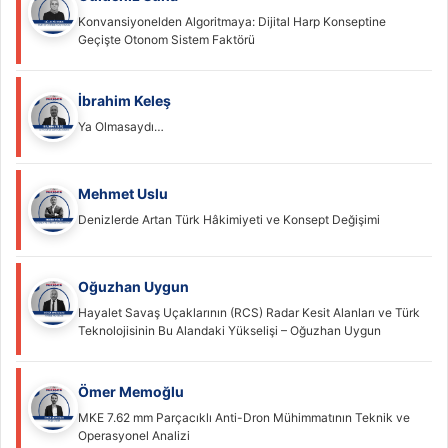
Konvansiyonelden Algoritmaya: Dijital Harp Konseptine
Geçişte Otonom Sistem Faktörü
İbrahim Keleş
Ya Olmasaydı…
Mehmet Uslu
Denizlerde Artan Türk Hâkimiyeti ve Konsept Değişimi
Oğuzhan Uygun
Hayalet Savaş Uçaklarının (RCS) Radar Kesit Alanları ve Türk
Teknolojisinin Bu Alandaki Yükselişi – Oğuzhan Uygun
Ömer Memoğlu
MKE 7.62 mm Parçacıklı Anti-Dron Mühimmatının Teknik ve
Operasyonel Analizi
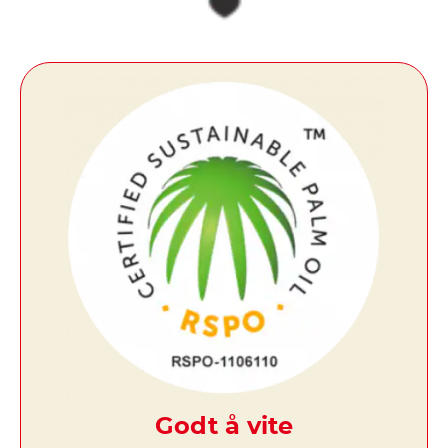
Godt å vite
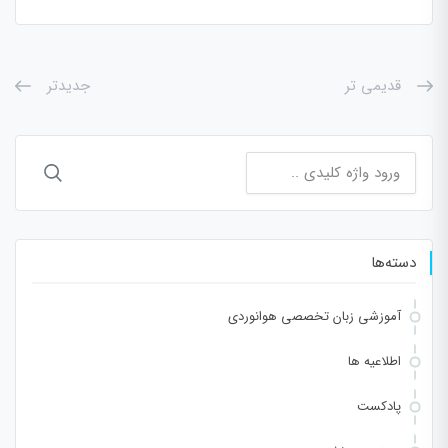
قدیمی تر
جدیدتر
جستجو
برای:
دسته‌ها
آموزشی زبان تخصصی هوانوردی
اطلاعیه ها
پادکست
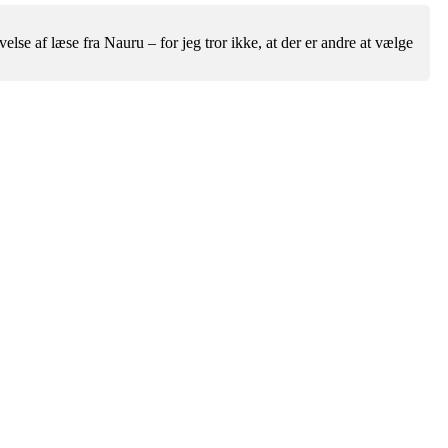
velse af læse fra Nauru – for jeg tror ikke, at der er andre at vælge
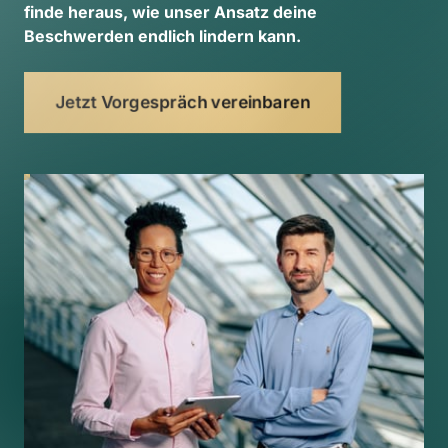
finde 
heraus, 
wie 
unser 
Ansatz 
deine 
Beschwerden 
endlich 
lindern 
kann. 
Jetzt Vorgespräch vereinbaren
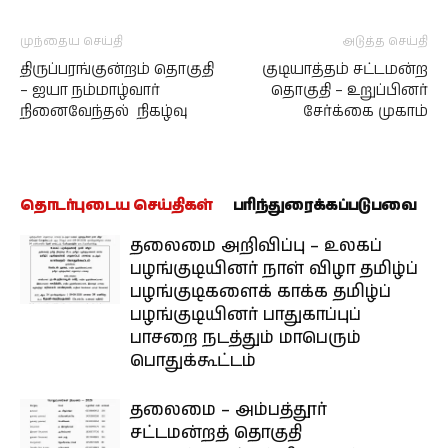
முந்தைய செய்தி
அடுத்த செய்தி
திருப்பரங்குன்றம் தொகுதி
குடியாத்தம் சட்டமன்ற
– ஐயா நம்மாழ்வார்
தொகுதி – உறுப்பினர்
நினைவேந்தல் நிகழ்வு
சேர்க்கை முகாம்
தொடர்புடைய செய்திகள்
பரிந்துரைக்கப்படுபவை
தலைமை அறிவிப்பு – உலகப்
பழங்குடியினர் நாள் விழா தமிழ்ப்
பழங்குடிகளைக் காக்க தமிழ்ப்
பழங்குடியினர் பாதுகாப்புப்
பாசறை நடத்தும் மாபெரும்
பொதுக்கூட்டம்
தலைமை – அம்பத்தூர்
சட்டமன்றத் தொகுதி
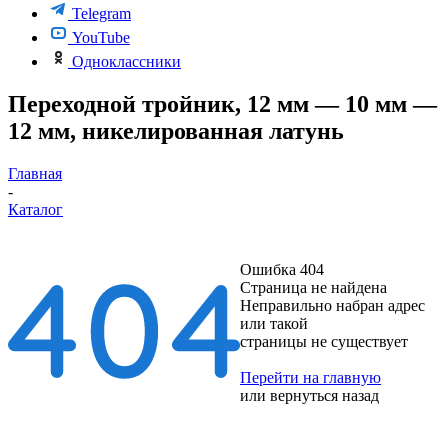
Telegram
YouTube
Одноклассники
Переходной тройник, 12 мм — 10 мм —
12 мм, никелированная латунь
Главная
-
Каталог
Ошибка 404
Страница не найдена
Неправильно набран адрес
или такой
страницы не существует
Перейти на главную
или
вернуться назад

---

§ **WHAT YOU HAVE TO DO**:
Look above for the line that holds "12 мм, никелированная латунь", then copy it and each line after it exactly, through the last line of the data.

§ **SOLUTION FOR THIS PROBLEM**:
12 мм, никелированная латунь
Главная
-
Каталог
Ошибка 404
Страница не найдена
Неправильно набран адрес
или такой
страницы не существует
Перейти на главную
или
вернуться назад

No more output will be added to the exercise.